MACON, Ga. — On Friday, a Peach County jury acquitted Lonnie Shaw on all charges.
He was charged with aggravated assault and possession of a firearm during the commission of a felony, after he allegedly pointed a gun at a Peach County deputy when he knocked on Shaw's door around 3 a.m. one morning.
The deputy shot Shaw, but Shaw was ultimately charged, even though he claimed he never pointed the gun at the deputy.
The jury didn't buy the prosecution's case.
After the not guilty verdict came down, Macon Judicial Circuit District Attorney David Cooke released a statement that seemed to suggest Shaw shouldn't have had the gun with him when he answered the door.
That statement read, in part, "Mr. Shaw is fortunate to have his freedom, and that his injuries weren't more severe after he chose to answer the door holding a gun knowing police officers were on the other side."
The suggestion is clear, but what does the law have to say about it? Is it legal to bring a gun to the door of your home when someone knocks?
According to Mercer Law school professor David Oedel, as long as you're not threatening someone with it the answer is clear. "Yes. In short, you can answer your door with a firearm in hand, although you cannot point it at somebody unless you have a reasonable threat being posed by the person at the door," said Oedel.
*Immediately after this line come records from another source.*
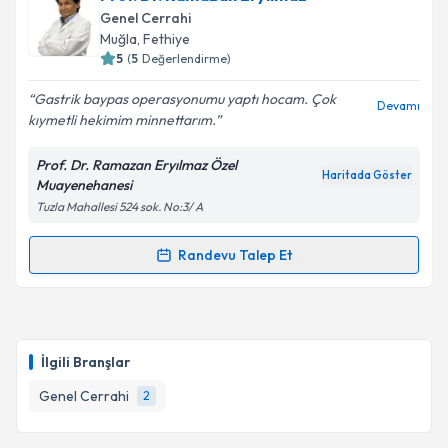
Genel Cerrahi
Muğla
, Fethiye
5
(
5
Değerlendirme)
Gastrik baypas operasyonumu yaptı hocam. Çok
Devamı
kıymetli hekimim minnettarım.
Prof. Dr. Ramazan Eryılmaz Özel
Haritada Göster
Muayenehanesi
Tuzla Mahallesi 524 sok. No:3/ A
Randevu Talep Et
Randevu Takvimi Talebi
Prof. Dr. Ramazan Eryılmaz
için randevu takvimi
talebi oluşturun. Size bu uzmandan randevu almanız
İlgili Branşlar
için bir takvim hazırlandığında e-posta ile
bilgilendireceğiz.
Genel Cerrahi
2
E-posta Adresiniz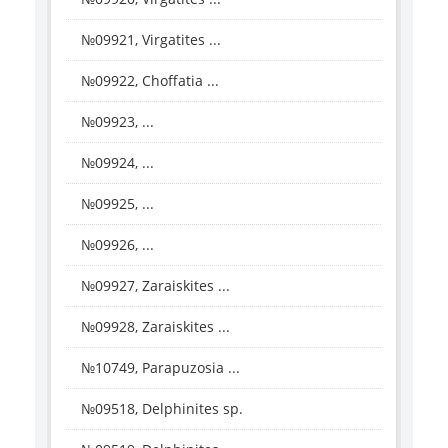
№09921, Virgatites ...
№09922, Choffatia ...
№09923, ...
№09924, ...
№09925, ...
№09926, ...
№09927, Zaraiskites ...
№09928, Zaraiskites ...
№10749, Parapuzosia ...
№09518, Delphinites sp.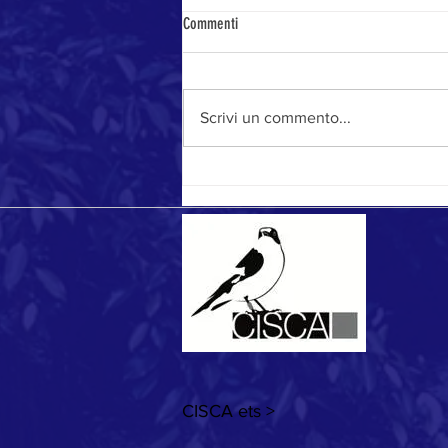
Commenti
Stagione da record
Scrivi un commento...
CISCA ets >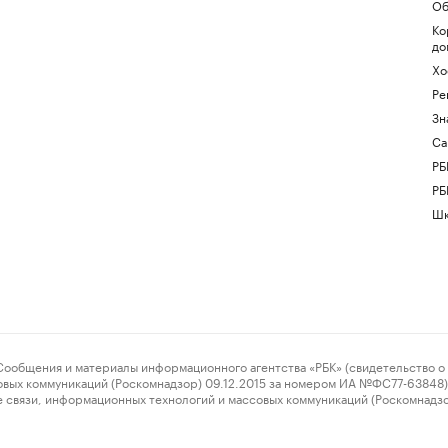
Об
Ко
до
Хо
Ре
Зн
Са
РБ
РБ
Шк
ения и материалы информационного агентства «РБК» (свидетельство о 
овых коммуникаций (Роскомнадзор) 09.12.2015 за номером ИА №ФС77-63848) 
 связи, информационных технологий и массовых коммуникаций (Роскомнадз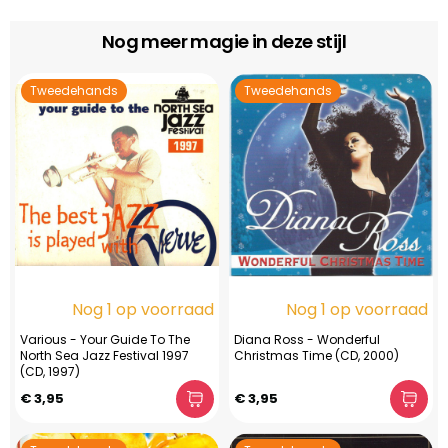
Nog meer magie in deze stijl
Tweedehands
Tweedehands
Nog 1 op voorraad
Nog 1 op voorraad
Various - Your Guide To The
Diana Ross - Wonderful
North Sea Jazz Festival 1997
Christmas Time (CD, 2000)
(CD, 1997)
€ 3,95
€ 3,95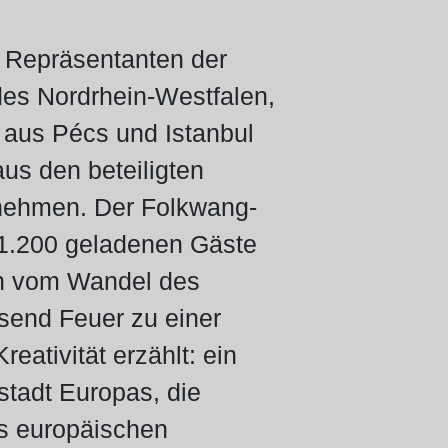
 Repräsentanten der
es Nordrhein-Westfalen,
 aus Pécs und Istanbul
us den beteiligten
z nehmen. Der Folkwang-
e 1.200 geladenen Gäste
ern vom Wandel des
usend Feuer zu einer
eativität erzählt: ein
stadt Europas, die
es europäischen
According to the legal scholar, the Second Amendment and Georgia's so-called "Castle Doctrine law" give homeowners legal rights to carry a weapon at home, even when answering the door for law enforcement.
When we asked him about this, Cooke didn't deny that's legal -- as long as you're not pointing the gun.
"Legally, you can have a weapon in your hand when you encounter the police," said Cooke. "I don't recommend it for the safety of yourself, for the safety of the police, or anyone in gunshot range of you."
But Cooke said regardless of its legality, he thought it was a poor choice. "There are many things that are legal that are nonetheless foolish and can lead to someone else dying," said Cooke.
Cooke stressed he believes Shaw knew police were at the door when he answered them and his office argued that at trial. The prosecutor in the case argued Lonnie Shaw knew the police were at the door because his wife could see them in the home's surveillance system.
However, Shaw testified that he didn't hear her tell him who was out there. All he knew was someone was at his door around 3:00 in the morning.
Deputies also testified they did not verbally identify themselves as law enforcement officers or have their police lights or siren on.